The Psychology of Divesting an Entity
by M. Eric Furlow

I have heard the same statement tossed around for many years, “at least 50% of mergers and acquisitions have been shareholder value destroying events for the buying entity”.  This is a fact not many finance professionals would argue with.  Why not look at this statement from the other side of the transaction, from the seller’s standpoint.  If slightly over 50% of transactions were shareholder destroying events for the buying entity, were slightly over 50% of transactions shareholder value maximizing events for the selling entity? … in my opinion, absolutely not.  The real percentage is much higher, maybe 90%.  I have covered in previous articles the numerous reasons why many mergers and acquisitions are shareholder value destroying events for the buying entity.  Most of the points are well-known and covered elsewhere.  They include, among other reasons, simply overpaying and the poor execution of post-closing integration strategies.

Looking at transactions from the seller’s standpoint, how many divestitures occur at less than market value with less than reasonable terms?  Or in other words, how many transactions occurred where “money was left on the table”?  Maybe a more important question:  How many proposed, well-valued transactions do sellers pass on, and at what future cost? 

Addressing the first question, how many divestitures occur at less than market value with less than reasonable terms?  In the scenario where a seller is being represented by a professional, the answer is not many at all.  Hence, in my opinion, 90% of divestiture transactions are shareholder value maximizing events for the seller.  When a company is being represented by a professional, that person is in tune with market values, typical deal structures, and is financially motivated to get the highest price.  So if the seller takes a deal, it is either a well valued deal and/or it addresses the needs of the seller with regards to liquidity, tax implications, and so on.

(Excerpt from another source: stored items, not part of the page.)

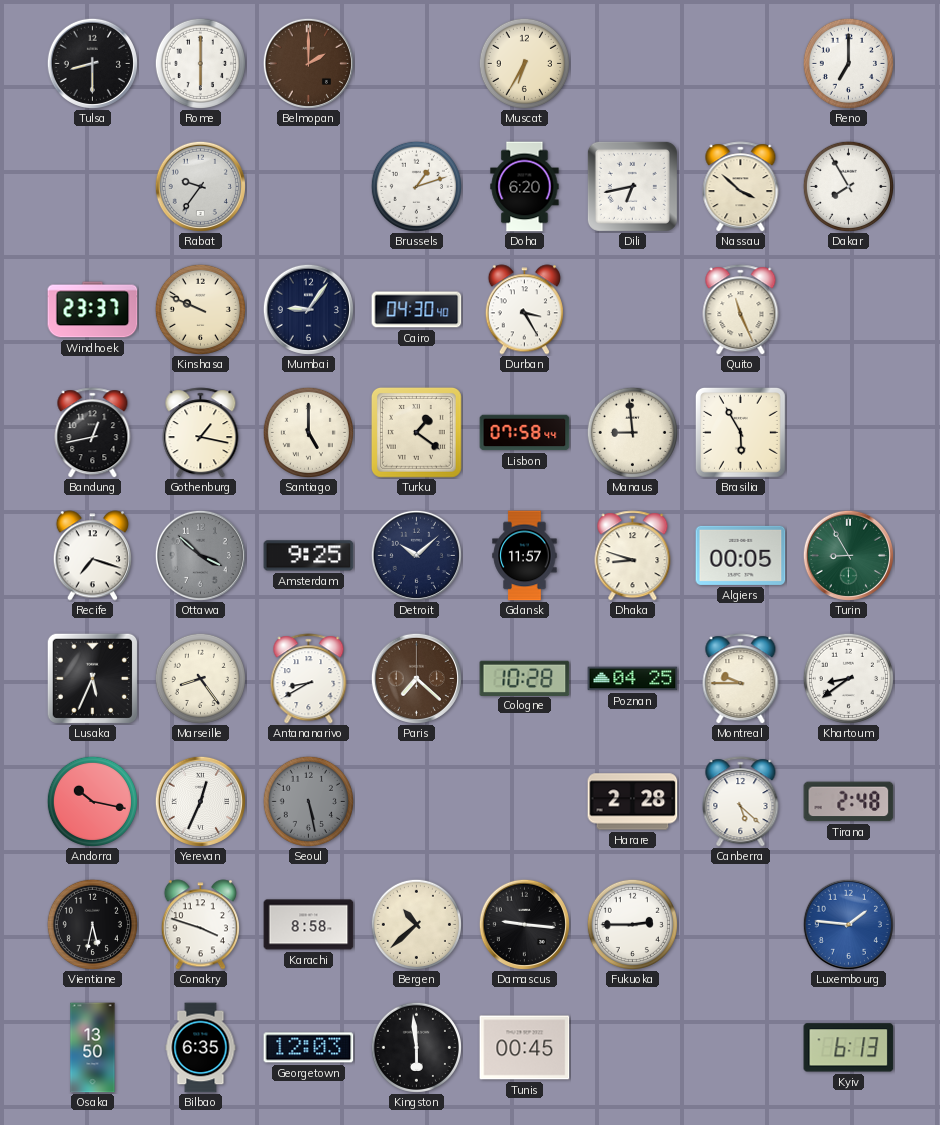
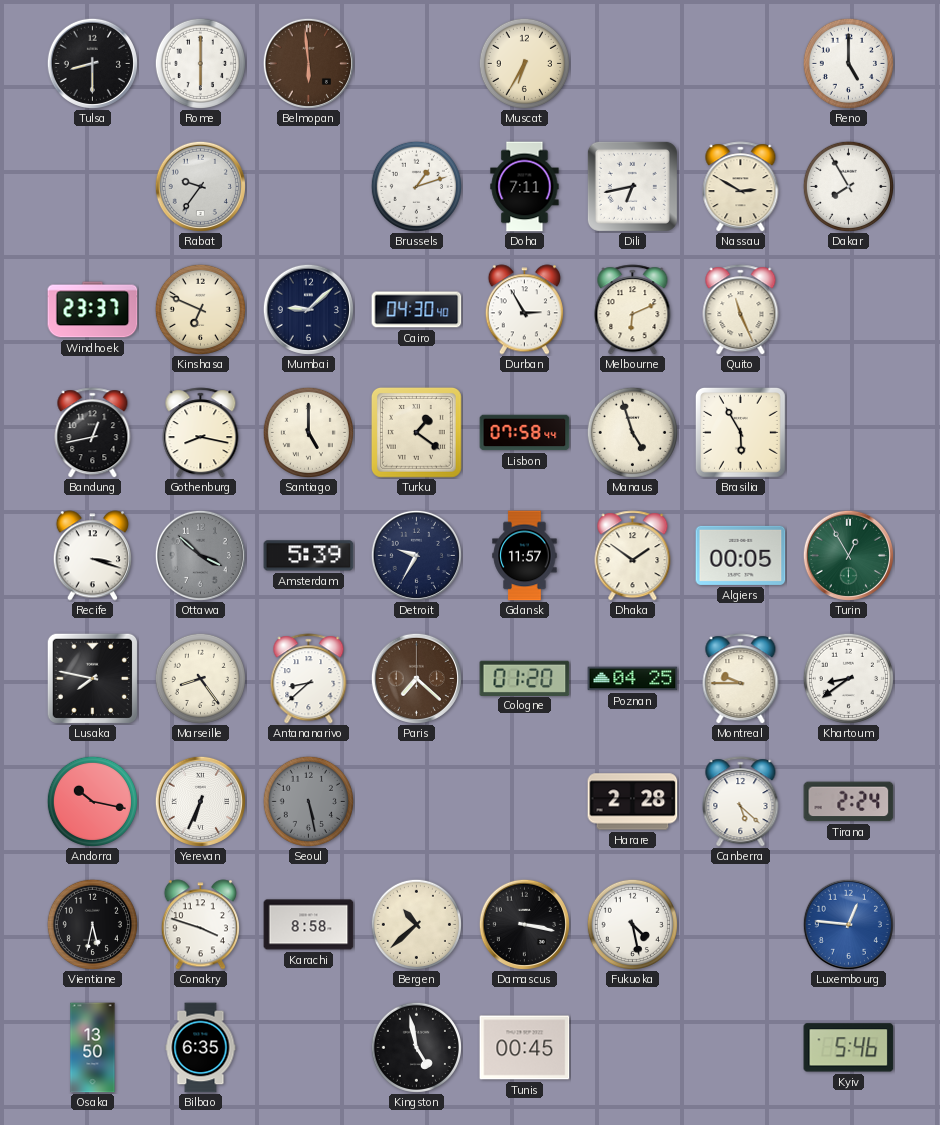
Belmopan: 2:00 -> 5:59
Reno: 7:00 -> 5:00
Doha: 6:20 -> 7:11
Nassau: 3:52 -> 2:50
Kinshasa: 9:49 -> 6:49
Mumbai: 9:06 -> 9:08
Durban: 3:25 -> 2:55
Melbourne: none -> 6:11
Gothenburg: 1:17 -> 8:17
Manaus: 8:59 -> 4:57
Recife: 7:18 -> 3:18
Amsterdam: 9:25 -> 5:39
Detroit: 10:08 -> 9:35
Dhaka: 8:48 -> 1:51
Turin: 8:55 -> 12:55
Lusaka: 5:34 -> 7:47
Antananarivo: 8:40 -> 8:38
Cologne: 10:28 -> 01:20
Yerevan: 12:34 -> 6:34
Tirana: 2:48 -> 2:24
Damascus: 9:16 -> 3:17
Fukuoka: 2:45 -> 4:28
Luxembourg: 1:46 -> 12:46
Georgetown: 12:03 -> none
Kingston: 5:59 -> 4:58
Kyiv: 6:13 -> 5:46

Addressing the second question, how many proposed, well valued transactions do sellers pass on and at what future cost?  In this scenario, whether the seller is being represented or not, the answer is a lot.  Many sellers pass on the best deal only later to settle for an inferior deal.  Why? It has a lot more to do with psychology than people think.  A person can get a degree in finance then go off to work, or get a degree in the IT space and do the same.  Inevitably everyone faces the same “next dimension” in business, the psychology of business participants.  There has been a vast amount of research done on the psychology of business managers and how they make decisions regarding purchasing, hiring and firing, financial and operational leverage, forecasting, and so on.  But what I haven’t seen is a body of work addressing the psychology of sellers or selling decision makers.  Here are a few of the behavioral patterns I have seen over and over during the 12 years I have been doing mergers, acquisitions, and divestitures.

One of the most common behavioral traits is what I call a deer in headlights.  When a seller decides to potentially divest the company and goes through the process, it is typically a new experience, so once the seller becomes confused, over-whelmed or unsure, the reaction is to “pull the plug” and not do the deal.

Another trait is seller’s pride.  Creating and building a business to the point which other entities would want to acquire it is truly an impressive feat of a combination of skills.  Pride is a common and very understandable feeling among sellers because of what they have created, and many would like to add a premium to the value of the entity to address their perceived superiority.  This is an area, as a consultant, I have to approach carefully.  The market decides what something is worth in the reality of a proposed arm’s length transaction. 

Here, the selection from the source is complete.